THE DATA START
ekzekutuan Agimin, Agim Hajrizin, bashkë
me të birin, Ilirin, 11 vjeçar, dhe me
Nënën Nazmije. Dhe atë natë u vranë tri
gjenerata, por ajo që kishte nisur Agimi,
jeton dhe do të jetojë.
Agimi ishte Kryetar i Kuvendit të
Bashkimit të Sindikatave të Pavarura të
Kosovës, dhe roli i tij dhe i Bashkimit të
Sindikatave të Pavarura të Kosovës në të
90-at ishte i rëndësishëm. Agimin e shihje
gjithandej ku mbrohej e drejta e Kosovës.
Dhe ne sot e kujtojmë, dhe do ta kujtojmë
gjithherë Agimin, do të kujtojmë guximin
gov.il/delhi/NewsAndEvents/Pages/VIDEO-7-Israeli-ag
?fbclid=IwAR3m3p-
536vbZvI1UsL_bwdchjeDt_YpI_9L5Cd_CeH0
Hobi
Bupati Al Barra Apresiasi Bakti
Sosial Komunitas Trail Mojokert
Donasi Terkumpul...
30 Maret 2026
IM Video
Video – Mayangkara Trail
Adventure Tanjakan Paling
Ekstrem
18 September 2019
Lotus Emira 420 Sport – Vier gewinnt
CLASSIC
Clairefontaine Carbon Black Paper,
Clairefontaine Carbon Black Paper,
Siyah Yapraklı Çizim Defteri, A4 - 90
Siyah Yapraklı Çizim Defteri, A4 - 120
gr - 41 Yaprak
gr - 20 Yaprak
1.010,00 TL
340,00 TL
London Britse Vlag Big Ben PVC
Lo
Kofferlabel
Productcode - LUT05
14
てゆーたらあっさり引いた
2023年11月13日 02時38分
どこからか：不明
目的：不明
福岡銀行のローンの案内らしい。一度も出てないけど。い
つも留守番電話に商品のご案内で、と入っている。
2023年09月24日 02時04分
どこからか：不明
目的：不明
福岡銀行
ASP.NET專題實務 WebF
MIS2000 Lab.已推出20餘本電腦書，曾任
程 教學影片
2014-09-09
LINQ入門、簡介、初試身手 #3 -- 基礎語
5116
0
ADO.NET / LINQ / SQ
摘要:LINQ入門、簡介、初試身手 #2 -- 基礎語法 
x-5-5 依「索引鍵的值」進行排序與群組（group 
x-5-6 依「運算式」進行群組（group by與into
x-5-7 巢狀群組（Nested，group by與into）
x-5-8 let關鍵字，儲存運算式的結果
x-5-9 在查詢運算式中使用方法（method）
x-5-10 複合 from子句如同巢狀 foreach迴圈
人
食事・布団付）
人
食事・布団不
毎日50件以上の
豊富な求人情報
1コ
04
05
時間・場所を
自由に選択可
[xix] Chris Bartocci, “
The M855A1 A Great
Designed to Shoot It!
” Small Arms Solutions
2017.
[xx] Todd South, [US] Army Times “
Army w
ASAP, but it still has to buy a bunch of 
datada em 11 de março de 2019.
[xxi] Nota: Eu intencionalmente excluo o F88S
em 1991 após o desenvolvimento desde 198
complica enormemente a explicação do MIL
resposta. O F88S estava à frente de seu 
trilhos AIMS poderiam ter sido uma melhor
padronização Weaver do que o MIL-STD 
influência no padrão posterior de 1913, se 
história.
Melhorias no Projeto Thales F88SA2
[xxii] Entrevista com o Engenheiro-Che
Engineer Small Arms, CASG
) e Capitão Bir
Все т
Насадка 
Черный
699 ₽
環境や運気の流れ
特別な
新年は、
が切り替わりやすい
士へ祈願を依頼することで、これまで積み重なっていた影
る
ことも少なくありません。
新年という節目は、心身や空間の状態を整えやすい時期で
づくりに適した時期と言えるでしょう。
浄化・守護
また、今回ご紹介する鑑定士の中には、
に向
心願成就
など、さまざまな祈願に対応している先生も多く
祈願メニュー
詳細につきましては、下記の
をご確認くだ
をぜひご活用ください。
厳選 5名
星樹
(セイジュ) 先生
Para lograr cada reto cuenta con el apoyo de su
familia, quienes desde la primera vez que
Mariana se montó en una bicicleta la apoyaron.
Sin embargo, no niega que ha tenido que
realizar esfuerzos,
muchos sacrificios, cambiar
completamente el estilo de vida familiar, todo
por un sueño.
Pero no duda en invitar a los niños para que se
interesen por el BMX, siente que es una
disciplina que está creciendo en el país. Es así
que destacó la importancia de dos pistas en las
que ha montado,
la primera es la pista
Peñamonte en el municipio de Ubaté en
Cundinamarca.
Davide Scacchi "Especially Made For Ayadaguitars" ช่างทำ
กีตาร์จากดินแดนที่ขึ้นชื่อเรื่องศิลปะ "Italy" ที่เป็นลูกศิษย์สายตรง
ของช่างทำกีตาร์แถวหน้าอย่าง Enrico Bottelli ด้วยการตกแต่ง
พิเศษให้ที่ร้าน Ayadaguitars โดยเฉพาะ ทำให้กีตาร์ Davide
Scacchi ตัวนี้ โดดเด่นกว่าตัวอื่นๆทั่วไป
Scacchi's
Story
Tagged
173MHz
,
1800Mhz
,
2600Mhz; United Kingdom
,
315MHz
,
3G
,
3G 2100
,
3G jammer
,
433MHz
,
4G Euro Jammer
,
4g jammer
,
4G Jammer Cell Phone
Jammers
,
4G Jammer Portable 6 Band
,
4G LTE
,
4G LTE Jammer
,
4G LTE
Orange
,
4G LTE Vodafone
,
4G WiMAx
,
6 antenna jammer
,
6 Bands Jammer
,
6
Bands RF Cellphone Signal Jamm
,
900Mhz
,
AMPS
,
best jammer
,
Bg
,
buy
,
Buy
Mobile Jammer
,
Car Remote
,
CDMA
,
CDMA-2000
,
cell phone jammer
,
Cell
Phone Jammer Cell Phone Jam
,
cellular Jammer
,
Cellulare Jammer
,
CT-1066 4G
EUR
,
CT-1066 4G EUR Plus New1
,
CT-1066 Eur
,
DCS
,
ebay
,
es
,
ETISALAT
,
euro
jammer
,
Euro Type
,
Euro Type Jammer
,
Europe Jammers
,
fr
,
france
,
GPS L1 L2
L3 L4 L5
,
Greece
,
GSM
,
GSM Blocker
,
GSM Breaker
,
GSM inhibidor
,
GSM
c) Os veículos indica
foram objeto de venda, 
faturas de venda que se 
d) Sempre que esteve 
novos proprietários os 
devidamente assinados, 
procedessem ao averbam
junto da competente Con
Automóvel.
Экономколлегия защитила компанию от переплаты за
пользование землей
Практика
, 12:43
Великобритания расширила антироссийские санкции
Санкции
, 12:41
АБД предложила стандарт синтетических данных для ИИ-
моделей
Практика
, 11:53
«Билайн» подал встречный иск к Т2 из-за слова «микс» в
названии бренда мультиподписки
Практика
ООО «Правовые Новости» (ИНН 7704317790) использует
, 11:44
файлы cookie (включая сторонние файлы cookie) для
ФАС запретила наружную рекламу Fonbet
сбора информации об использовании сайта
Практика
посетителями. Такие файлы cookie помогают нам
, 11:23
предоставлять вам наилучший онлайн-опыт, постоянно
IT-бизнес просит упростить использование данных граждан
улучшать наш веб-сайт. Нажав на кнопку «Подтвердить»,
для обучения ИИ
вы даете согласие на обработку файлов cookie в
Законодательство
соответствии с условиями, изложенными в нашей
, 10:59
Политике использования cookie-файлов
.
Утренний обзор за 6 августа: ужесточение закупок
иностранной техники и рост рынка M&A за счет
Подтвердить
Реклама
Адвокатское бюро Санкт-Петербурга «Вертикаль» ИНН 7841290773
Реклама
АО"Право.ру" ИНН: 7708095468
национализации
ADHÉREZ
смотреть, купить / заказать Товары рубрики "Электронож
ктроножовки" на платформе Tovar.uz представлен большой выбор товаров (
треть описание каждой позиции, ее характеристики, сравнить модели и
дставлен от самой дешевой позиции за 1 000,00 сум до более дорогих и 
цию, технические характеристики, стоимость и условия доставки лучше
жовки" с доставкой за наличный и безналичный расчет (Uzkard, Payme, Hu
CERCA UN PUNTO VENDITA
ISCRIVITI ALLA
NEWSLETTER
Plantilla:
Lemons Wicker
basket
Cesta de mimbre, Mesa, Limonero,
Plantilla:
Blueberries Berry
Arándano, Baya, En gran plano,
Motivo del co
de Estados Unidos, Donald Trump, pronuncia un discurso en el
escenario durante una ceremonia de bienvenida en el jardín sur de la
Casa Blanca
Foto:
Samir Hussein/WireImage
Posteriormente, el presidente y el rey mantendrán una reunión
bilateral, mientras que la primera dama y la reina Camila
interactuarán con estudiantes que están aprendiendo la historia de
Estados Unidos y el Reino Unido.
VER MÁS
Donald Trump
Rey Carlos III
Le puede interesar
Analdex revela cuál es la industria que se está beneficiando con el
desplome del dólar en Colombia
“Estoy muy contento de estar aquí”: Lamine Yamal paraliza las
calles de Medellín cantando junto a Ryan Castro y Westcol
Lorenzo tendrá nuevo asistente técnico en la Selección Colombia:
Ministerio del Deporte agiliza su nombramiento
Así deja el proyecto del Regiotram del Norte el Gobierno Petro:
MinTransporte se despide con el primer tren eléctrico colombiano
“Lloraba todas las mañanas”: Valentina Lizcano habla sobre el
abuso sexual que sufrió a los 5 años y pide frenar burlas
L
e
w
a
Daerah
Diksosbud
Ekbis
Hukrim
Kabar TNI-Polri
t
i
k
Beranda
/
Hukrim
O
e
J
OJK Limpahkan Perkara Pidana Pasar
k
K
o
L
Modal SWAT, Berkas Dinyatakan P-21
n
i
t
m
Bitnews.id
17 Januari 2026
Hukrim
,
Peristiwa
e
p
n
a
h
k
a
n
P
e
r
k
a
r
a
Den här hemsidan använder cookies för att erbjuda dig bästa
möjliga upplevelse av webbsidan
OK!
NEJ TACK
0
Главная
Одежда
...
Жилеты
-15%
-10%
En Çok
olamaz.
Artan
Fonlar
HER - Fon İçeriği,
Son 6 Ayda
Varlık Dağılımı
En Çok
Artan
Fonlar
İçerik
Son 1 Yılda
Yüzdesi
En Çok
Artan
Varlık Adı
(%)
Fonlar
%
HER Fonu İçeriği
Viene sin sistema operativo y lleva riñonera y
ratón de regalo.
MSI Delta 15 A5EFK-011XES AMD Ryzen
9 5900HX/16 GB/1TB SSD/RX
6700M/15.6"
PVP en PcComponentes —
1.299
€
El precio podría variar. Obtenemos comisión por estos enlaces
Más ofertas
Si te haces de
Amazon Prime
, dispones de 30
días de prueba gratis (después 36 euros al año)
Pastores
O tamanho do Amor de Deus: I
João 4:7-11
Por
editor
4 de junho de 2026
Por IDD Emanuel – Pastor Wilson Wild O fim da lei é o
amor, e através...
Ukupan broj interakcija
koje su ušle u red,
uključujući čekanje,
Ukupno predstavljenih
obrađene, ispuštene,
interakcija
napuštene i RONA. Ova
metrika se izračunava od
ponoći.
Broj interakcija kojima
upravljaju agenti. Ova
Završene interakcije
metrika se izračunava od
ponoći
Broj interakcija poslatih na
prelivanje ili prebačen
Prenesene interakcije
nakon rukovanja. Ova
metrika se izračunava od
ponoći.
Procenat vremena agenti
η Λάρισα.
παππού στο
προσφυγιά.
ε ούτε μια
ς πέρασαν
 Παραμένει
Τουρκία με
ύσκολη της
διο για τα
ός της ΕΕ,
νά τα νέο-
THE DATA END
:: EXERCISE ::
Within the material above, copy exactly the lines from the line that holds "Bashkimit të Sindikatave të Pavarura të" up to and including the line that holds "Video – Mayangkara Trail".

:: TASK OUTPUT ::
Bashkimit të Sindikatave të Pavarura të
Kosovës, dhe roli i tij dhe i Bashkimit të
Sindikatave të Pavarura të Kosovës në të
90-at ishte i rëndësishëm. Agimin e shihje
gjithandej ku mbrohej e drejta e Kosovës.
Dhe ne sot e kujtojmë, dhe do ta kujtojmë
gjithherë Agimin, do të kujtojmë guximin
gov.il/delhi/NewsAndEvents/Pages/VIDEO-7-Israeli-ag
?fbclid=IwAR3m3p-
536vbZvI1UsL_bwdchjeDt_YpI_9L5Cd_CeH0
Hobi
Bupati Al Barra Apresiasi Bakti
Sosial Komunitas Trail Mojokert
Donasi Terkumpul...
30 Maret 2026
IM Video
Video – Mayangkara Trail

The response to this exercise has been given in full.